== Aim of the exercise ==
Check every line of the entries for the string "February" and return the ones that contain it.

Stored items:
Start of Block
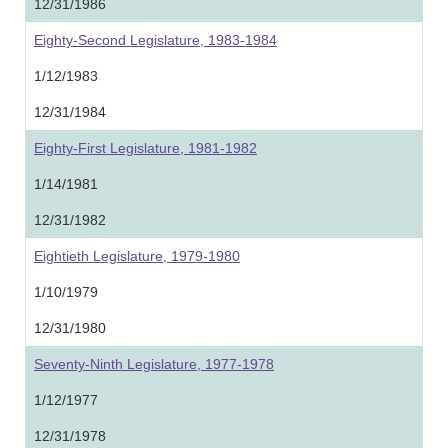
12/31/1986
Eighty-Second Legislature, 1983-1984
1/12/1983
12/31/1984
Eighty-First Legislature, 1981-1982
1/14/1981
12/31/1982
Eightieth Legislature, 1979-1980
1/10/1979
12/31/1980
Seventy-Ninth Legislature, 1977-1978
1/12/1977
12/31/1978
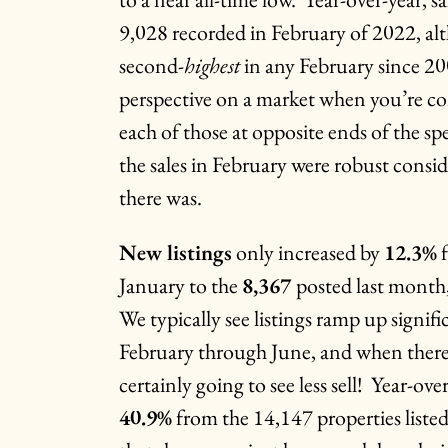
9,028 recorded in February of 2022, alt
second-
highest
in any February since 20
perspective on a market when you’re c
each of those at opposite ends of the sp
the sales in February were robust consid
there was.
New listings
only increased by
12.3%
f
January to the
8,367
posted last month,
We typically see listings ramp up signif
February through June, and when there’s 
certainly going to see less sell! Year-ov
40.9%
from the 14,147 properties liste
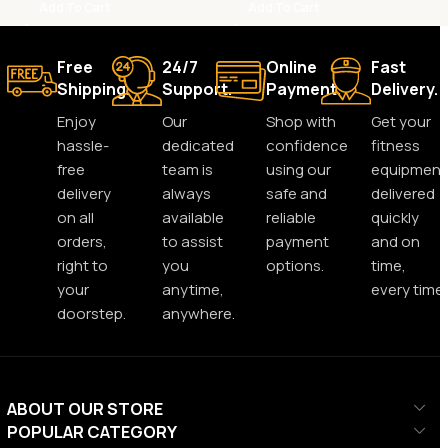
Add To Cart
Add To Cart
Free
24/7
Online
Fast
Shipping.
Support.
Payment.
Delivery.
Enjoy
Our
Shop with
Get your
hassle-
dedicated
confidence
fitness
free
team is
using our
equipment
delivery
always
safe and
delivered
on all
available
reliable
quickly
orders,
to assist
payment
and on
right to
you
options.
time,
your
anytime,
every time.
doorstep.
anywhere.
ABOUT OUR STORE
POPULAR CATEGORY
End of Block
== Solved problem ==
9,028 recorded in February of 2022, alt
in any February since 20
the sales in February were robust consid
February through June, and when there’s 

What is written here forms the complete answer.